It was during training for his new job as a flight attendant in a business class cabin that Brad* realised what he was in for.
“Each instructor shared anecdotes about their horror stories,” he says. “The worst was an obese man who needed to pee but couldn’t fit in the lavatory and threatened to pee on his seat. The crew had to hold up blankets in the galley, and he took his trousers off and peed into a cup.”
As Brad – who works for a major US airline flying both domestic and international – would soon come to realise, working “up front” isn’t the easy ride you’d assume. “A lot of flight attendants don’t like working in first because it’s more work and the passengers tend to be more needy [than in economy],” he says.
A flight attendant on another US airline, who we'll call Pamela*, now works in first class after over a decade in economy. She agrees with Brad. “People feel more entitled,” she told The Independent.
Soon after his training, Brad was collecting his own anecdotes. General rudeness is an everyday occurrence: “There are too many times to count where people get on board and just hand me coats and say, ‘Seat 3E and I’ll take a vodka cranberry’,” he says.
That sort of brusqueness is also common among British business-class passengers flying the New York to London route, Brad adds. He says they tell him: “I am not to talk to them, just give them the meal of their choice and keep their glass filled any time it gets low.”
But Brad, who has been a flight attendant for six months, says business-class passengers on international flights are generally better behaved than domestic US passengers.
The real horrors, he says, pop up on certain short-haul routes: New York to LA, JFK to Port-au-Prince, and “almost any NYC-Florida flight.” JFK to Miami, he says, is notorious among flight attendants. “Everyone thinks they’re the most important person in the world. I once had a fortysomething male passenger who said he was a picky eater and asked me to remove the almonds from his mixed nuts, the shaved parmesan from his salad and the cilantro from his tabouleh.”

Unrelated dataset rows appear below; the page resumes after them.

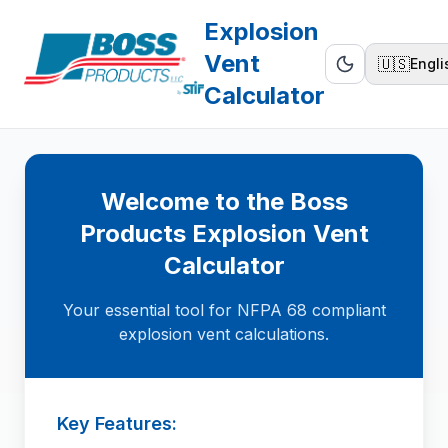
Explosion
Vent
🇺🇸
Engli
Calculator
Welcome to the Boss
Products Explosion Vent
Calculator
Your essential tool for NFPA 68 compliant
explosion vent calculations.
Key Features:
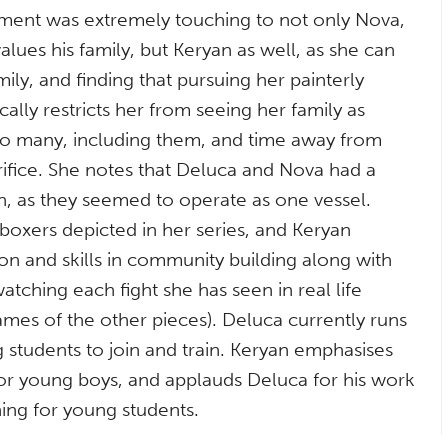
atement was extremely touching to not only Nova,
alues his family, but Keryan as well, as she can
mily, and finding that pursuing her painterly
ally restricts her from seeing her family as
 to many, including them, and time away from
rifice. She notes that Deluca and Nova had a
h, as they seemed to operate as one vessel.
 boxers depicted in her series, and Keryan
on and skills in community building along with
tching each fight she has seen in real life
ames of the other pieces). Deluca currently runs
students to join and train. Keryan emphasises
 for young boys, and applauds Deluca for his work
ng for young students.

Mind you, that was nothing compared to the “very heavily plastic surgery-altered woman” flying from Washington DC to Phoenix who asked for water with “one medium-sized ice cube” and sent back her drink because the ice cube was too large. Or, for that matter, the pilot who carries a paint swatch in his pocket to demonstrate his preferred shade of coffee.
But sometimes attitudes can be more sinister. “Flying to Dallas one day I had a middle-aged couple where the man wouldn’t look at me, talk to me or acknowledge me because he didn’t like gay people,” Dan told The Independent. “I was taking orders and he wasn’t answering, and then he said, ‘I prefer not to interact with your kind,’ and told his wife that he wanted the pasta and a diet Dr Pepper.”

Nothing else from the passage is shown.